Filter Maintenance

The filter is essentially the lifeline of your aquarium and looking after it will go a long way in ensuring your fish’s long term happiness and health. It houses bacteria that break down the natural waste produced by the bio load in the tank, it pumps water thus creating circulation within the aquarium to avoid stagnant water, it creates oxygen exchange into the aquarium depending on where the filter outlet is faced. These are the basic positives of most readily available filters. Now the more advanced and the bigger your filter is it can house multiple varieties of filter media such as sponges, carbon and ceramics each providing a benefit of their own. Smaller filters may only house a sponge as media.
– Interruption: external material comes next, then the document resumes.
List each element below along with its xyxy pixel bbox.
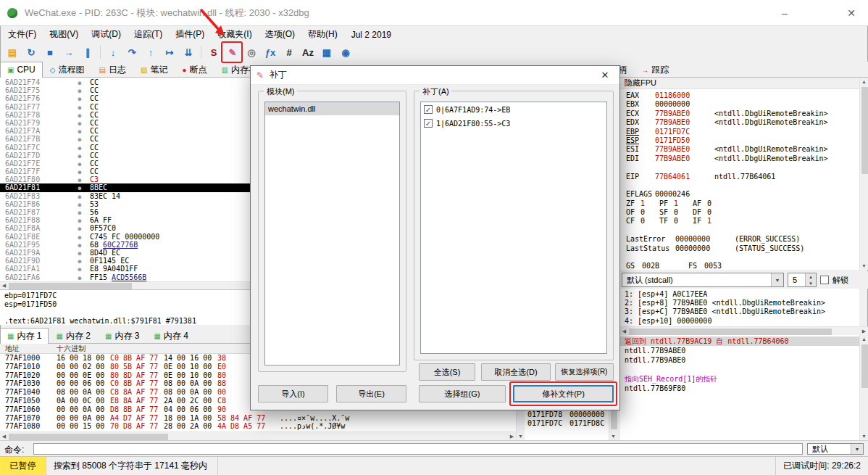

Some people argue the necessity of the additional media such as carbon. Carbon while not essential it has it’s uses such as removing medication from your tank after a course of treatment, absorbing some of the harmful components of water to your fish such as chlorine, chloramine and some metals found in the water column. This type of activated media which also includes Ammonia Remover and Clearmax Phosphate Remover (commonly found in Fluval filters) loses it’s effectiveness after a period of time and will need to be replaced in order to continue working. Note: even after loosing effectiveness these media will still house the useful bacteria needed to maintain a successful aquariums. Most manufacturers recommend replacing this type of media after 1month of use.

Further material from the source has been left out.